Freedom of Contract

Christopher v. SmithKline Beecham Corp. (2012)


  • February 10 2020

 

Issue

Whether pharmaceutical company sales representatives are entitled to overtime pay under the Fair Labor Standards Act.

Facts

Two sales representatives from a pharmaceutical company work for an average of fifty hours a week, ten more hours than the usual workweek for Americans. This extra time spent was compensated for with bonus pay commensurate with sales as well as a salary. The employees sued their employer arguing that they were entitled to overtime pay for working over forty hours in a week under the Fair Labor Standards Act FLSA. The FLSA laid out the baseline overtime pay that employers must pay employees who work more than forty hours a week. In addition to the overtime rule, the FLSA also carved out several exceptions to overtime pay, including “outside salesmen,” who the Secretary of Labor defines as an employee who primarily works outside of their employer’s office.

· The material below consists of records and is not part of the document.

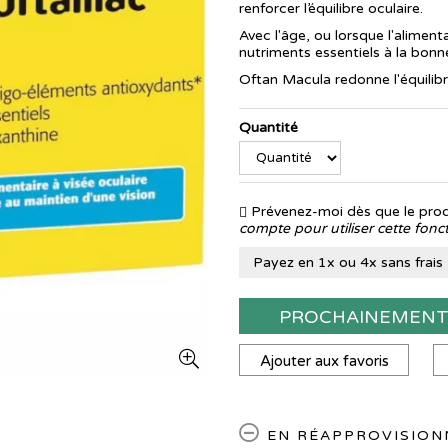
renforcer l’équilibre oculaire.
Avec l'âge, ou lorsque l'aliment
nutriments essentiels à la bon
Oftan Macula redonne l'équilib
Quantité
Prévenez-moi dès que le produ
compte pour utiliser cette fonct
Payez en 1x ou 4x sans frais
PROCHAINEMEN
Ajouter aux favoris
EN RÉAPPROVISIO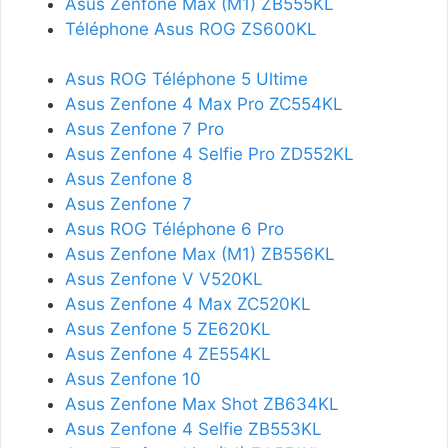
Asus Zenfone Max (M1) ZB555KL
Téléphone Asus ROG ZS600KL
Asus ROG Téléphone 5 Ultime
Asus Zenfone 4 Max Pro ZC554KL
Asus Zenfone 7 Pro
Asus Zenfone 4 Selfie Pro ZD552KL
Asus Zenfone 8
Asus Zenfone 7
Asus ROG Téléphone 6 Pro
Asus Zenfone Max (M1) ZB556KL
Asus Zenfone V V520KL
Asus Zenfone 4 Max ZC520KL
Asus Zenfone 5 ZE620KL
Asus Zenfone 4 ZE554KL
Asus Zenfone 10
Asus Zenfone Max Shot ZB634KL
Asus Zenfone 4 Selfie ZB553KL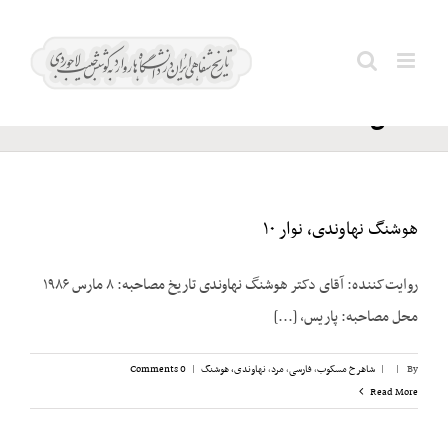
Ski
نیلی
t
Search
آرام؛
conten
for:
حسن
هوشنگ نهاوندی، نوار ۱۰
روایت‌کننده: آقای دکتر هوشنگ نهاوندی تاریخ مصاحبه: ۸ مارس ۱۹۸۶
محل مصاحبه: پاریس، [...]
By
|
|
شاهرخ مسکوب
,
فارسی
,
مرد
,
نهاوندی، هوشنگ
|
0 Comments
Read More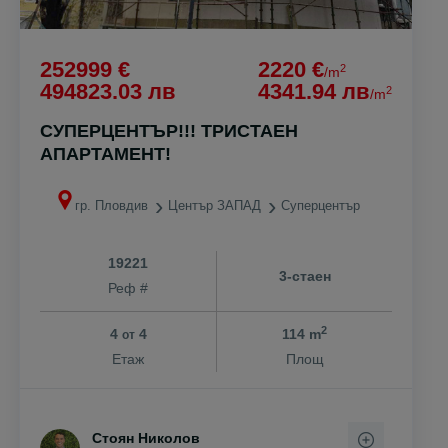
252999 €
2220 €
2
/m
494823.03 лв
4341.94 лв
2
/m
СУПЕРЦЕНТЪР!!! ТРИСТАЕН
АПАРТАМЕНТ!
гр. Пловдив
Център ЗАПАД
Суперцентър
19221
3-стаен
Реф #
2
4
4
114 m
от
Етаж
Площ
Стоян Николов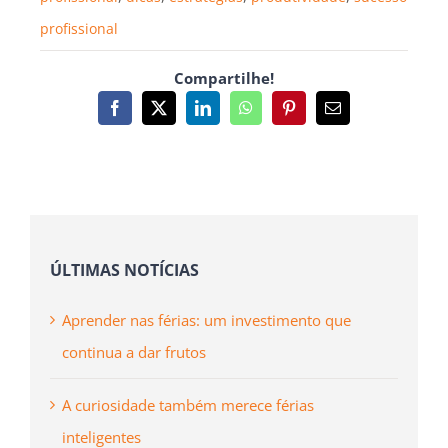
profissional
Compartilhe!
Facebook
X
LinkedIn
WhatsApp
Pinterest
Email
(necessário
mas
não
publicado)
ÚLTIMAS NOTÍCIAS
Aprender nas férias: um investimento que
continua a dar frutos
A curiosidade também merece férias
inteligentes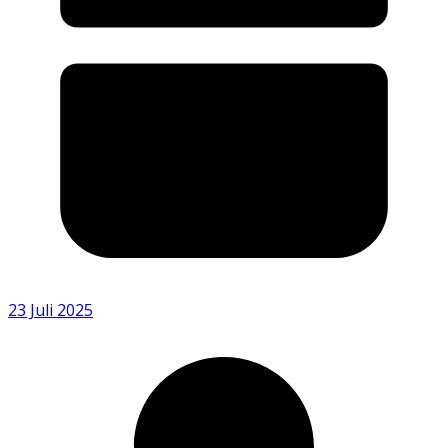
23 Juli 2025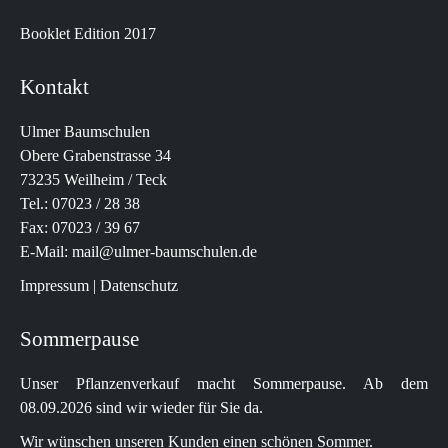
Booklet Edition 2017
Kontakt
Ulmer Baumschulen
Obere Grabenstrasse 34
73235 Weilheim / Teck
Tel.:
07023 / 28 38
Fax: 07023 / 39 67
E-Mail:
mail@ulmer-baumschulen.de
Impressum
|
Datenschutz
Sommerpause
Unser Pflanzenverkauf macht Sommerpause. Ab dem
08.09.2026 sind wir wieder für Sie da.
Wir wünschen unseren Kunden einen schönen Sommer.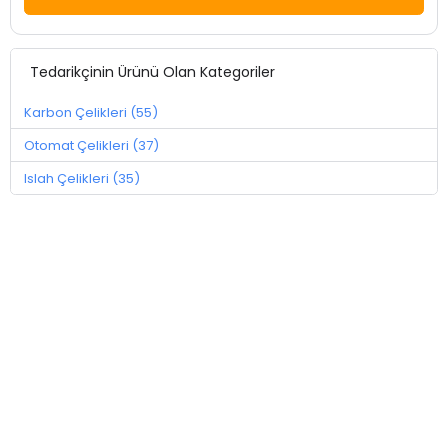
Tedarikçinin Ürünü Olan Kategoriler
Karbon Çelikleri (55)
Otomat Çelikleri (37)
Islah Çelikleri (35)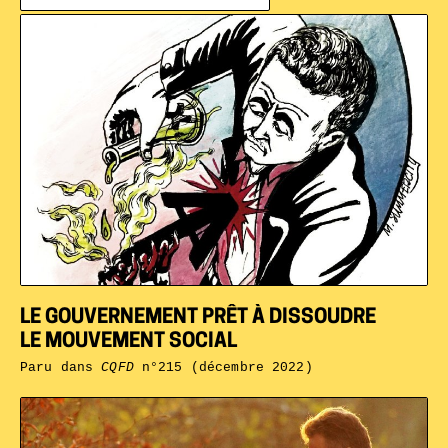
LE GOUVERNEMENT PRÊT À DISSOUDRE
LE MOUVEMENT SOCIAL
Paru dans
CQFD
n°215 (décembre 2022)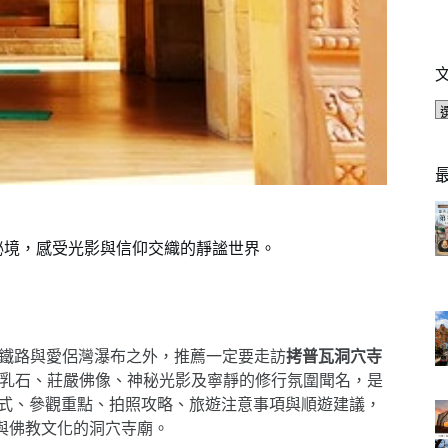
石佛寺秘境，感受光影與信仰交織的靜謐世界。
、死亡鐵路與愛侶灣瀑布之外，推薦一定要走訪
拷普瓦洞穴寺
乳石、莊嚴佛像、神秘光影及寧靜的修行氛圍聞名，是
 交通方式、參觀重點、拍照攻略、旅遊注意事項與順遊建議，
與佛教文化的洞穴寺廟。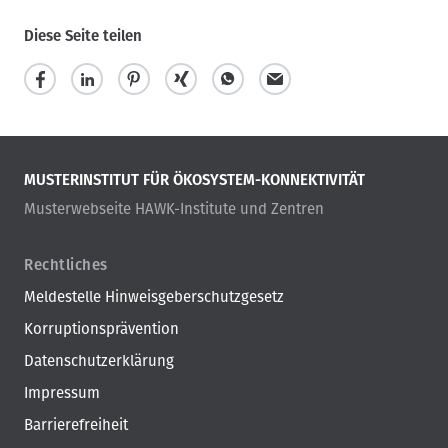
Diese Seite teilen
MUSTERINSTITUT FÜR ÖKOSYSTEM-KONNEKTIVITÄT
Musterwebseite HAWK-Institute und Zentren
Rechtliches
Meldestelle Hinweisgeberschutzgesetz
Korruptionsprävention
Datenschutzerklärung
Impressum
Barrierefreiheit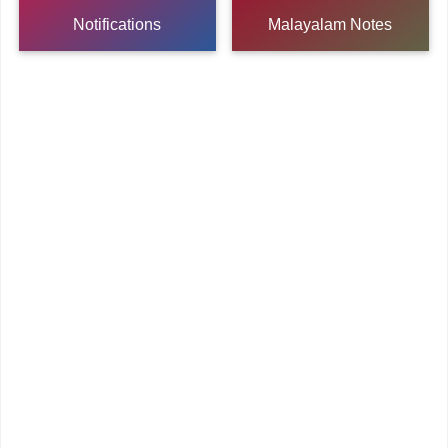
Notifications
Malayalam Notes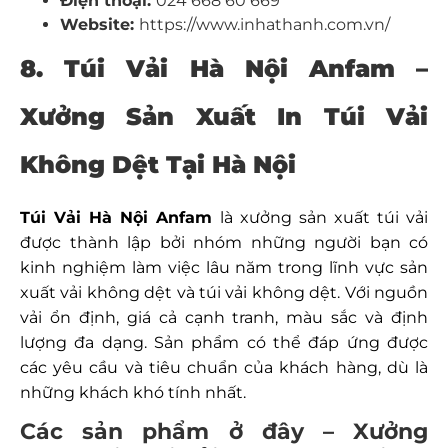
Điện thoại:
024 668 60 669
Website:
https://www.inhathanh.com.vn/
8. Túi Vải Hà Nội Anfam –
Xưởng Sản Xuất In Túi Vải
Không Dệt Tại Hà Nội
Túi Vải Hà Nội Anfam
là xưởng sản xuất túi vải
được thành lập bởi nhóm những người bạn có
kinh nghiệm làm việc lâu năm trong lĩnh vực sản
xuất vải không dệt và túi vải không dệt. Với nguồn
vải ổn định, giá cả cạnh tranh, màu sắc và định
lượng đa dạng. Sản phẩm có thể đáp ứng được
các yêu cầu và tiêu chuẩn của khách hàng, dù là
những khách khó tính nhất.
Các sản phẩm ở đây – Xưởng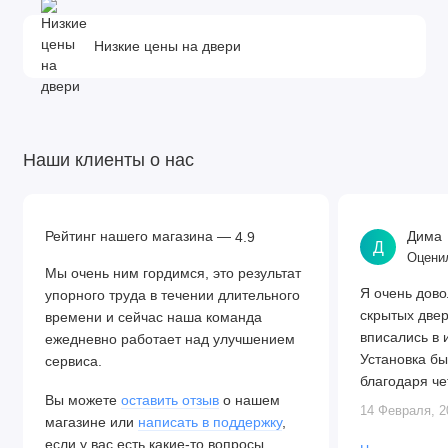
Низкие цены на двери
Наши клиенты о нас
Рейтинг нашего магазина —
Дима
4.9
Д
Оценил
Мы очень ним гордимся, это результат
Я очень дово
упорного труда в течении длительного
скрытых две
времени и сейчас наша команда
вписались в 
ежедневно работает над улучшением
Установка бы
сервиса.
благодаря че
Вы можете
оставить отзыв
о нашем
Алексея. Две
14 Февраля, 2
магазине или
написать в поддержку
,
закрываются.
если у вас есть какие-то вопросы.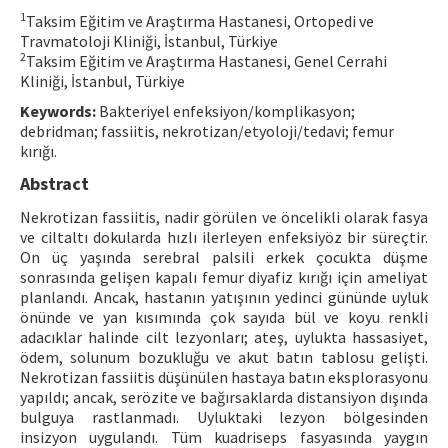
1
Taksim Eğitim ve Araştırma Hastanesi, Ortopedi ve
Contact Us
Travmatoloji Kliniği, İstanbul, Türkiye
2
Taksim Eğitim ve Araştırma Hastanesi, Genel Cerrahi
E-ISSN: 2687-4792
Kliniği, İstanbul, Türkiye
Keywords:
Bakteriyel enfeksiyon/komplikasyon;
debridman; fassiitis, nekrotizan/etyoloji/tedavi; femur
kırığı.
Abstract
Nekrotizan fassiitis, nadir görülen ve öncelikli olarak fasya
ve ciltaltı dokularda hızlı ilerleyen enfeksiyöz bir süreçtir.
On üç yaşında serebral palsili erkek çocukta düşme
sonrasında gelişen kapalı femur diyafiz kırığı için ameliyat
planlandı. Ancak, hastanın yatışının yedinci gününde uyluk
önünde ve yan kısımında çok sayıda bül ve koyu renkli
adacıklar halinde cilt lezyonları; ateş, uylukta hassasiyet,
ödem, solunum bozukluğu ve akut batın tablosu gelişti.
Nekrotizan fassiitis düşünülen hastaya batın eksplorasyonu
yapıldı; ancak, serözite ve bağırsaklarda distansiyon dışında
bulguya rastlanmadı. Uyluktaki lezyon bölgesinden
insizyon uygulandı. Tüm kuadriseps fasyasında yaygın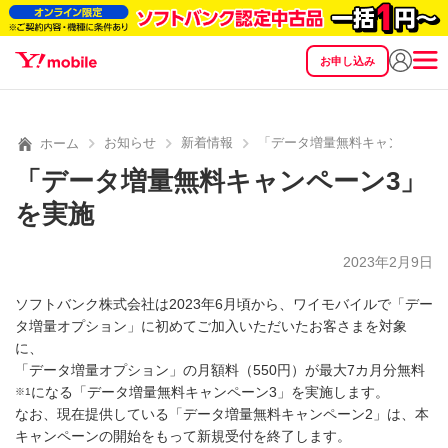
お申し込み
SEARCH
料金
製品
サービス
サポート
eSIM/SIM
お知らせ
新着情報
「データ増量無料キャンペーン
ホーム
「データ増量無料キャンペーン3」
を実施
2023年2月9日
ソフトバンク株式会社は2023年6月頃から、ワイモバイルで「デー
タ増量オプション」に初めてご加入いただいたお客さまを対象
に、
「データ増量オプション」の月額料（550円）が最大7カ月分無料
になる「データ増量無料キャンペーン3」を実施します。
※1
なお、現在提供している「データ増量無料キャンペーン2」は、本
キャンペーンの開始をもって新規受付を終了します。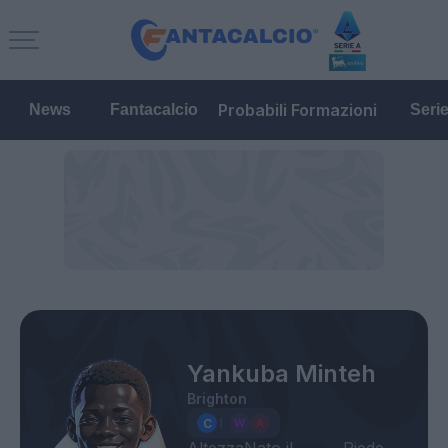
Probabili Formazioni
News
Fantacalcio
Seri
Yankuba Minteh
Brighton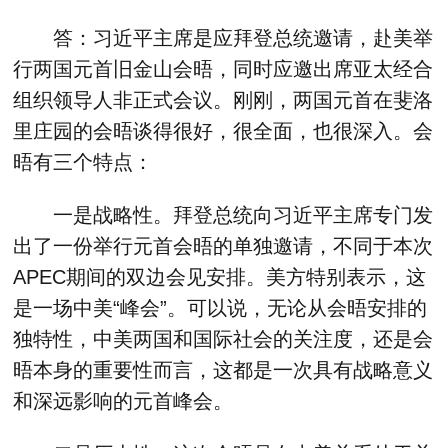
答：习近平主席是应拜登总统邀请，赴美举
行两国元首旧金山会晤，同时应邀出席亚太经合
组织领导人非正式会议。刚刚，两国元首在斐洛
里庄园的会晤谈得很好，很全面，也很深入。会
晤有三个特点：
一是战略性。拜登总统向习近平主席专门发
出了一份举行元首会晤的单独邀请，不同于本次
APEC期间的双边会见安排。美方特别表示，这
是一场中美“峰会”。可以说，无论从会晤安排的
独特性，中美两国和国际社会的关注度，还是会
晤本身的重要性而言，这都是一次具有战略意义
和深远影响的元首峰会。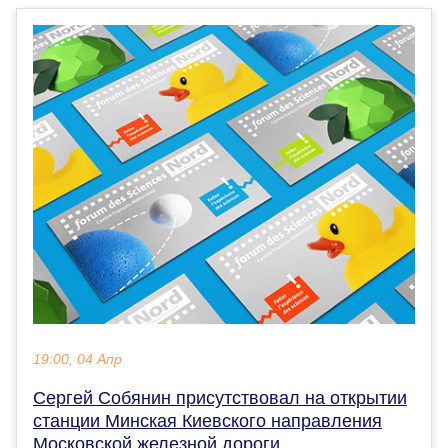
19:00, 04 Апр
Сергей Собянин присутствовал на открытии
станции Минская Киевского направления
Московской железной дороги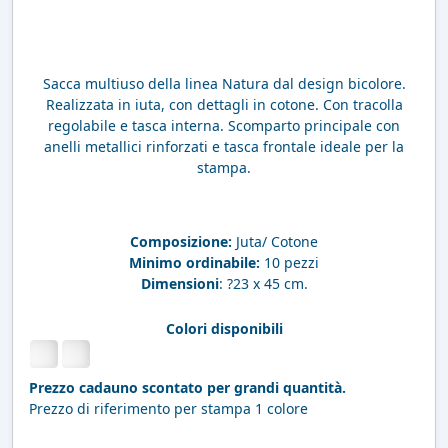
Sacca multiuso della linea Natura dal design bicolore.
Realizzata in iuta, con dettagli in cotone. Con tracolla
regolabile e tasca interna. Scomparto principale con
anelli metallici rinforzati e tasca frontale ideale per la
stampa.
Composizione:
Juta/ Cotone
Minimo ordinabile:
10 pezzi
Dimensioni
: ?23 x 45 cm.
Colori disponibili
Prezzo cadauno scontato per grandi quantità.
Prezzo di riferimento per stampa 1 colore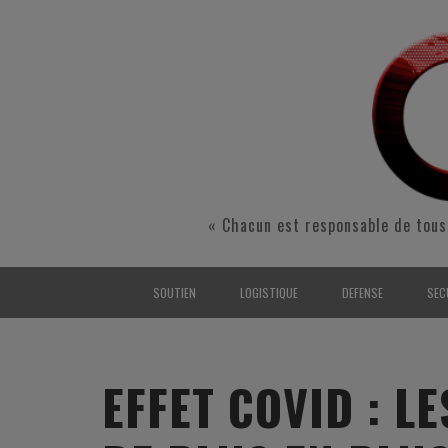
« Chacun est responsable de tous
SOUTIEN
LOGISTIQUE
DEFENSE
SEC
INTERARMÉES
INTERARMÉES
INTERARMÉES
SÉ
TERRE
TERRE
TERRE
RÉ
EFFET COVID : L
AIR
AIR
AIR
FO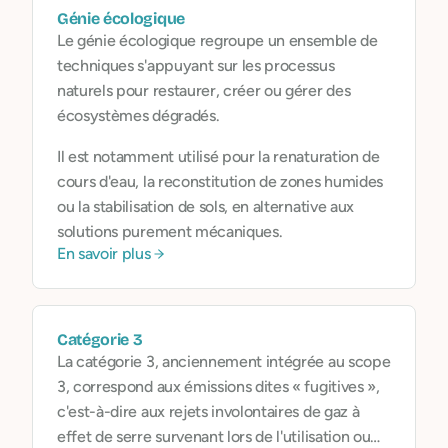
Génie écologique
Le génie écologique regroupe un ensemble de
techniques s'appuyant sur les processus
naturels pour restaurer, créer ou gérer des
écosystèmes dégradés.
Il est notamment utilisé pour la renaturation de
cours d'eau, la reconstitution de zones humides
ou la stabilisation de sols, en alternative aux
solutions purement mécaniques.
En savoir plus
Catégorie 3
La catégorie 3, anciennement intégrée au scope
3, correspond aux émissions dites « fugitives »,
c'est-à-dire aux rejets involontaires de gaz à
effet de serre survenant lors de l'utilisation ou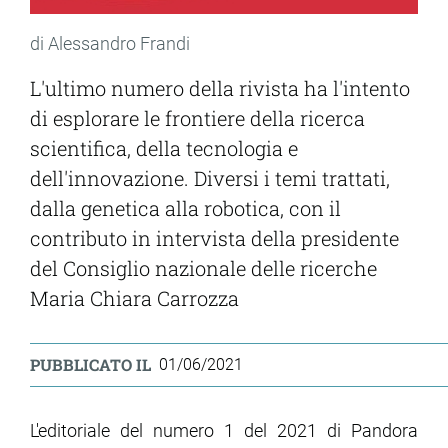
di Alessandro Frandi
L'ultimo numero della rivista ha l'intento
di esplorare le frontiere della ricerca
scientifica, della tecnologia e
dell'innovazione. Diversi i temi trattati,
dalla genetica alla robotica, con il
contributo in intervista della presidente
del Consiglio nazionale delle ricerche
Maria Chiara Carrozza
PUBBLICATO IL
01/06/2021
L'editoriale del numero 1 del 2021 di Pandora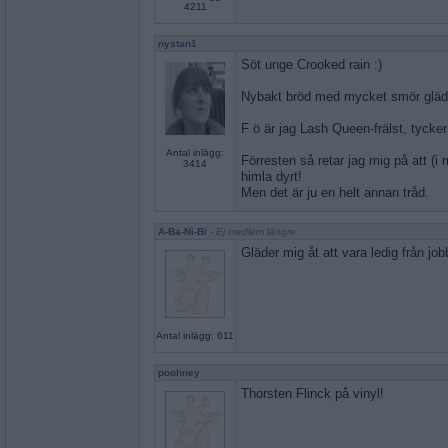
4211
nystan1
Söt unge Crooked rain :)
Nybakt bröd med mycket smör gläd
F ö är jag Lash Queen-frälst, tycker
Antal inlägg:
Förresten så retar jag mig på att (i
3414
himla dyrt!
Men det är ju en helt annan tråd.
A-Ba-Ni-Bi
- Ej medlem längre
Gläder mig åt att vara ledig från jo
Antal inlägg: 611
poohney
Thorsten Flinck på vinyl!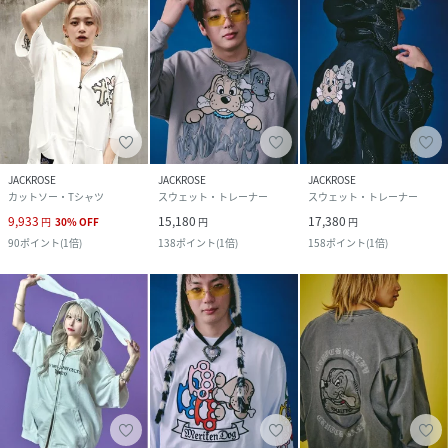
JACKROSE
JACKROSE
JACKROSE
カットソー・Tシャツ
スウェット・トレーナー
スウェット・トレーナー
9,933
15,180
17,380
円
30
%
OFF
円
円
90
ポイント
(
1倍
)
138
ポイント
(
1倍
)
158
ポイント
(
1倍
)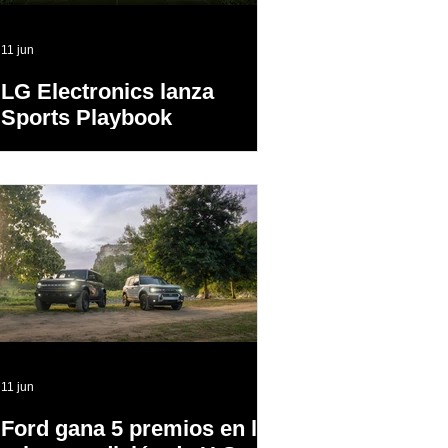
11 jun
LG Electronics lanza
Sports Playbook
11 jun
Ford gana 5 premios en la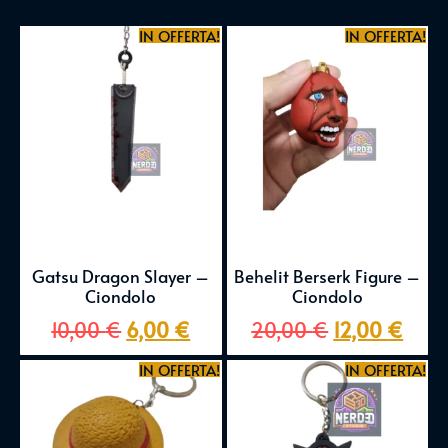
IN OFFERTA!
IN OFFERTA!
Gatsu Dragon Slayer –
Behelit Berserk Figure –
Ciondolo
Ciondolo
10,00
€
6,00
€
20,00
€
12,00
€
IN OFFERTA!
IN OFFERTA!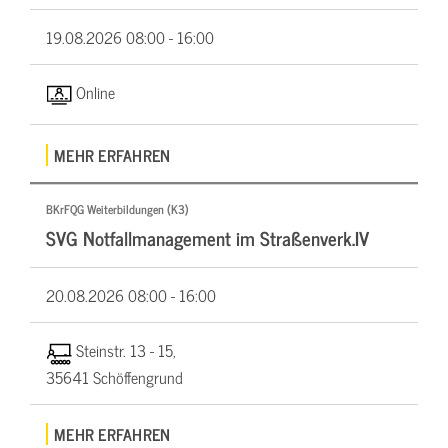
19.08.2026
08:00 - 16:00
Online
MEHR ERFAHREN
BKrFQG Weiterbildungen (K3)
SVG Notfallmanagement im Straßenverk.IV
20.08.2026
08:00 - 16:00
Steinstr. 13 - 15,
35641 Schöffengrund
MEHR ERFAHREN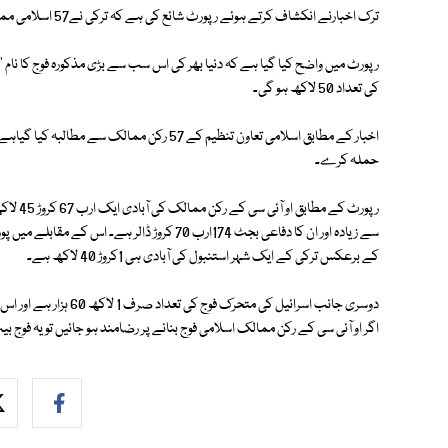
ترک اخبارنے انکشاف کرتے ہوئے رپورٹ شائع کی ہے کہ ترکی نے57 اسلامی ممالک کو ساتھ ملا کر دنیا کی سب سے بڑی فوج بنانے کا فیصلہ کر لیا ہے۔
رپورٹ میں واضح کیا گیا ہے کہ دنیا بھر کی اس سب سے بڑی مذکورہ فوج کا نام ''ا
کی تعداد 50 لاکھ ہو گی۔
اخبار کے مطابق اسلامی تعاون تنظیم کے 57 رکن مم
حملہ کرے۔
کے برعکس ترکی کے ایک شہر استنبول کی آبادی ہی 1کروڑ 40 لاکھ ہے۔
اگر او آئی سی کے رکن ممالک اسلامی فوج بنانے پر رضامند ہو جائیں تو یہ فوج ب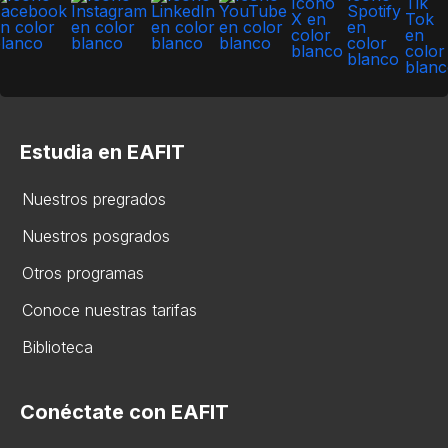
Estudia en EAFIT
Nuestros pregrados
Nuestros posgrados
Otros programas
Conoce nuestras tarifas
Biblioteca
Conéctate con EAFIT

CCJ filed an amicus curiae brief in support of SmithKline Beecham Corp.

Summary:

The plan of government outlined in the Constitution relies on the separation of powers to protect individual liberty. Further, the plan relies on each branch of government to jealously guard its powers in order to prevent encroachment. Granting “controlling deference” to an Executive agency's interpretation of its own regulations is an abdication of that duty. In other words, if the Supreme Court allows the Secretary of Labor to define an “outside salesman” and then use that definition without question or review, then the Court forfeits in a large measure its independence and power.

Active judicial review will serve Congress' aims that agencies promulgate their policies pursuant to procedures that provide for public participation and appropriate judicial review.

Final Outcome

The Supreme Court did end up taking this case, and thus handed down the controlling decision with a 5-4 majority opinion written by Justice Alito. The Court held that pharmaceutical sales representatives did indeed fall under the “outside salesman” exemption for overtime pay under the FLSA. This is consistent with CCJ argument in this case because the Court found that it need not bind itself to the Secretary of Labor’s definition of “outside salesman” under the FLSA, which preserves the separation of powers that the Framers set forth in the Constitution.